Je dois à la lecture de ce livre d’avoir découvert André Dhôtel, qu’il cite abondamment, devenu un de mes auteurs essentiels que j’aime retrouver régulièrement :

« Un livre d’André Dhôtel peut envoyer son lecteur sur les routes, à la recherche d’une lumière sauvage, mais Madame Bovary enfonce son lecteur dans un profond fauteuil de sieste culturelle. Flaubert est incomparablement plus connu et estimé que Dhôtel. Pourtant, qu’est-ce qui est plus grand, sinon ce qui nous met en mouvement vers de grandes choses ? Les livres de Flaubert n’ont jamais changé la vie de personne, mais on n’a pas le droit de le dire. »

Ce qu’il cherche par l’écriture c’est approcher l’humain : « Un vrai livre, c’est toujours quelqu’un qui entre dans notre solitude ». Approcher et rapprocher comme la religion qu’il prône, assez personnelle, illuminée de lumière, Dieu et Christ semblant une allégorie de l’amour, de la beauté de la nature, recherchés chaque jour et martyrisés trop souvent. La divinité catholique, dans les mots de Bobin, n’est guère plus, ou est un absolu bienfaisant comme les elfes, les esprits présents dans d’autres cultures et censés veiller sur le monde. A chacun sa foi ou son type d’athéisme, ce n’est surtout pas un auteur prosélyte.

Il s’agit aussi d’un petit essai philosophique, proche dans la forme, des Pensées de Pascal. Même si l’auteur se défend de vouloir expliquer le monde, il le fait à sa manière de poète. La pensée qui se déploie est attachante, les valeurs fortes et tout à fait actuelles, notamment par rapport à la place de l’homme vis-à-vis des autres, dans le respect des différences, et vis à vis de la nature. Il est question aussi de la quête du bonheur et de la place au monde, dans la filiation pour moi du chef d’œuvre d’André Gide : « Les nourritures terrestres ». Il faut être un peu illuminé (illuminations de Rimbaud ?) pour terminer un livre par cette phrase étonnante :

« Je voudrais apprendre à pleurer, je voudrais arriver à moins comprendre parce que je réfléchirais de plus en plus, je voudrais lire des livres qui seraient aussi beaux qu’un pré, et poser mon regard sur de la lumière écrite,  je voudrais arriver à la mort plus frais qu’un bébé, et mourir avec cet étonnement des bébés qu’on sort de l’eau. »

Christian Bobin assume et cultive sa différence : « Les autres enfants s’accommodaient de la surface des choses avec une gaieté brutale. Moi, les groupes m’attristaient : je les ai toujours redoutés. » Il y a dans ces textes, dans cette passion d’écrire, un formidable besoin d’être aimé : « aimer quelqu’un c’est le lire »…

 « Lire ainsi l’autre, c’est favoriser sa respiration, c’est à dire le faire exister.

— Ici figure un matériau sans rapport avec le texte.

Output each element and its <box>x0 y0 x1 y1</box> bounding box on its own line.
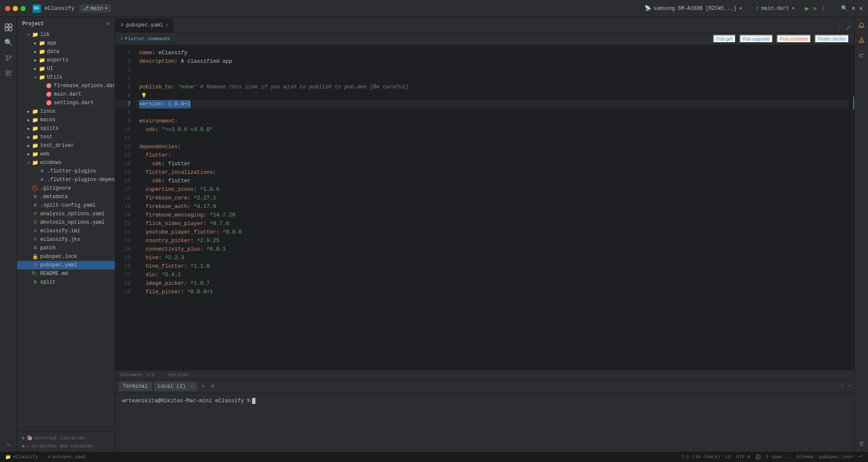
device-selector[interactable]: 📡 samsung SM-A168B [RZCW1...] ▾ <box>645 5 742 12</box>
add-terminal-button[interactable]: + <box>199 382 208 391</box>
tree-label: linux <box>40 108 56 114</box>
run-button[interactable]: ▶ <box>805 4 809 13</box>
scratches-consoles-label: Scratches and Consoles <box>31 444 93 449</box>
tree-item-pubspec-lock[interactable]: ▶ 🔒 pubspec.lock <box>17 252 115 261</box>
expand-arrow-icon: ▶ <box>22 443 25 449</box>
terminal-content[interactable]: wrteanikita@Nikitas-Mac-mini eClassify % <box>115 393 854 452</box>
minimize-button[interactable] <box>13 6 18 11</box>
pub-outdated-button[interactable]: Pub outdated <box>777 35 811 43</box>
terminal-minimize-icon[interactable]: — <box>848 383 851 389</box>
tab-pubspec-yaml[interactable]: ≡ pubspec.yaml ✕ <box>115 18 173 32</box>
sidebar-tree: ▾ 📁 lib ▶ 📁 app ▶ 📁 data ▶ 📁 exports ▶ <box>17 30 115 432</box>
search-icon[interactable]: 🔍 <box>841 5 847 12</box>
tree-label: test_driver <box>40 143 74 149</box>
schema-info[interactable]: Schema: pubspec.json <box>796 454 853 459</box>
breadcrumb-file[interactable]: ≡ pubspec.yaml <box>48 454 86 459</box>
tree-label: app <box>47 40 56 46</box>
find-icon[interactable]: 🔍 <box>2 36 15 50</box>
code-line-13: flutter: <box>136 151 848 160</box>
tree-label: firebase_options.dart <box>54 83 115 89</box>
tree-item-app[interactable]: ▶ 📁 app <box>17 39 115 47</box>
tree-item-eclassify-iml[interactable]: ▶ ≡ eclassify.iml <box>17 227 115 235</box>
code-content[interactable]: name: eClassify description: A classifie… <box>136 45 848 370</box>
close-icon[interactable]: ✕ <box>859 5 863 12</box>
settings-icon[interactable]: ⚙ <box>852 5 855 12</box>
run-target-name: main.dart <box>761 6 789 12</box>
editor-scrollbar[interactable] <box>848 45 854 370</box>
tree-item-split-config[interactable]: ▶ ≡ .split-config.yaml <box>17 201 115 210</box>
pub-get-button[interactable]: Pub get <box>713 35 736 43</box>
maximize-button[interactable] <box>21 6 26 11</box>
tree-item-firebase-options[interactable]: ▶ 🎯 firebase_options.dart <box>17 82 115 90</box>
more-options-icon[interactable]: ⋮ <box>836 23 842 32</box>
notifications-icon[interactable] <box>856 20 867 31</box>
breadcrumb-separator: › <box>41 454 44 459</box>
diff-icon[interactable] <box>856 50 867 61</box>
encoding[interactable]: UTF-8 <box>736 454 751 459</box>
sidebar-options-icon[interactable]: ⚙ <box>107 20 110 27</box>
tree-item-pubspec-yaml[interactable]: ▶ ≡ pubspec.yaml <box>17 261 115 269</box>
line-number: 13 <box>115 151 131 160</box>
cursor-position[interactable]: 7:1 (16 chars) <box>681 454 720 459</box>
code-line-22: youtube_player_flutter: ^9.0.0 <box>136 228 848 237</box>
more-tools-icon[interactable]: ⋯ <box>2 438 15 452</box>
line-number: 11 <box>115 134 131 143</box>
tree-item-exports[interactable]: ▶ 📁 exports <box>17 56 115 64</box>
line-ending[interactable]: LF <box>725 454 731 459</box>
expand-arrow-icon: ▾ <box>32 74 38 80</box>
breadcrumb-project[interactable]: 📁 eClassify <box>5 454 38 460</box>
tree-item-linux[interactable]: ▶ 📁 linux <box>17 107 115 116</box>
tree-item-settings-dart[interactable]: ▶ 🎯 settings.dart <box>17 99 115 107</box>
tree-item-windows[interactable]: ▾ 📁 windows <box>17 158 115 167</box>
tree-item-main-dart[interactable]: ▶ 🎯 main.dart <box>17 90 115 99</box>
tree-item-gitignore[interactable]: ▶ 🚫 .gitignore <box>17 184 115 193</box>
tab-terminal[interactable]: Terminal <box>119 382 152 391</box>
refresh-icon[interactable]: ↻ <box>813 5 816 12</box>
indent-setting[interactable]: 2 spac... <box>766 454 791 459</box>
tree-item-splits[interactable]: ▶ 📁 splits <box>17 124 115 133</box>
tab-close-button[interactable]: ✕ <box>166 23 168 28</box>
terminal-more-icon[interactable]: ⋮ <box>839 383 845 389</box>
code-editor[interactable]: 1 2 3 4 5 6 7 8 9 10 11 12 13 14 15 16 1 <box>115 45 854 370</box>
terminal-split-icon[interactable]: ⊞ <box>209 382 216 390</box>
column-guide-icon[interactable] <box>756 454 761 459</box>
tree-label: settings.dart <box>54 100 94 106</box>
tree-item-utils[interactable]: ▾ 📁 Utils <box>17 73 115 82</box>
tree-item-devtools-options[interactable]: ▶ ≡ devtools_options.yaml <box>17 218 115 227</box>
project-view-icon[interactable] <box>2 20 15 34</box>
device-icon: 📡 <box>645 5 651 12</box>
close-button[interactable] <box>5 6 10 11</box>
tree-item-patch[interactable]: ▶ ≡ patch <box>17 244 115 252</box>
tree-item-data[interactable]: ▶ 📁 data <box>17 47 115 56</box>
git-icon[interactable] <box>2 51 15 65</box>
problems-icon[interactable] <box>856 35 867 45</box>
tree-item-macos[interactable]: ▶ 📁 macos <box>17 116 115 124</box>
tree-item-test-driver[interactable]: ▶ 📁 test_driver <box>17 141 115 150</box>
more-options-icon[interactable]: ⋮ <box>821 5 826 12</box>
expand-icon[interactable]: ⤢ <box>846 24 851 32</box>
branch-selector[interactable]: ⎇ main ▾ <box>79 4 111 12</box>
tree-label: test <box>40 134 53 140</box>
tree-item-analysis-options[interactable]: ▶ ≡ analysis_options.yaml <box>17 210 115 218</box>
tree-item-ui[interactable]: ▶ 📁 UI <box>17 64 115 73</box>
scratches-consoles-item[interactable]: ▶ ✏️ Scratches and Consoles <box>21 442 111 450</box>
tree-item-web[interactable]: ▶ 📁 web <box>17 150 115 158</box>
tree-item-flutter-plugins-dep[interactable]: ▶ ≡ .flutter-plugins-dependencies <box>17 175 115 184</box>
tree-item-metadata[interactable]: ▶ ≡ .metadata <box>17 193 115 201</box>
tree-item-readme[interactable]: ▶ M↓ README.md <box>17 269 115 278</box>
folder-icon: 📁 <box>38 65 45 72</box>
terminal-tab-close-icon[interactable]: ✕ <box>191 384 193 389</box>
tree-item-lib[interactable]: ▾ 📁 lib <box>17 30 115 39</box>
file-icon: ≡ <box>38 176 45 183</box>
tree-item-flutter-plugins[interactable]: ▶ ≡ .flutter-plugins <box>17 167 115 175</box>
lock-file-icon: 🔒 <box>32 253 38 260</box>
pub-upgrade-button[interactable]: Pub upgrade <box>739 35 773 43</box>
tree-item-test[interactable]: ▶ 📁 test <box>17 133 115 141</box>
tab-local-2[interactable]: Local (2) ✕ <box>154 382 197 391</box>
flutter-doctor-button[interactable]: Flutter doctor <box>815 35 849 43</box>
tree-item-eclassify-jks[interactable]: ▶ ≡ eclassify.jks <box>17 235 115 244</box>
plugins-icon[interactable] <box>2 67 15 80</box>
share-icon[interactable] <box>858 454 863 459</box>
external-libraries-item[interactable]: ▶ 📚 External Libraries <box>21 434 111 442</box>
tree-item-split[interactable]: ▶ ≡ split <box>17 278 115 287</box>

Peut-être que les fous sont des gens que personne n’a jamais lus, rendus furieux de contenir des phrases qu’aucun regard n’a jamais parcouru ».

La nature est le moteur alimentant la phrase du poète qui continue à la voir à hauteur d’enfant :

« Les platanes sont des gens admirables, et la bienveillance de leurs feuilles lie un commerce avec les enfants des écoles. Les fraises des bois ont une lueur terrible, ce sont de toutes petites particules de braise. »

Jean-Sébastien BACH, concerto en do majeur bwv 595 par le quatuor de saxophones Ellipsos.
« Bach c’est une rose. La structure d’une rose est toujours la même, et pourtant je n’imagine pas qu’on puisse un jour s’en lasser. »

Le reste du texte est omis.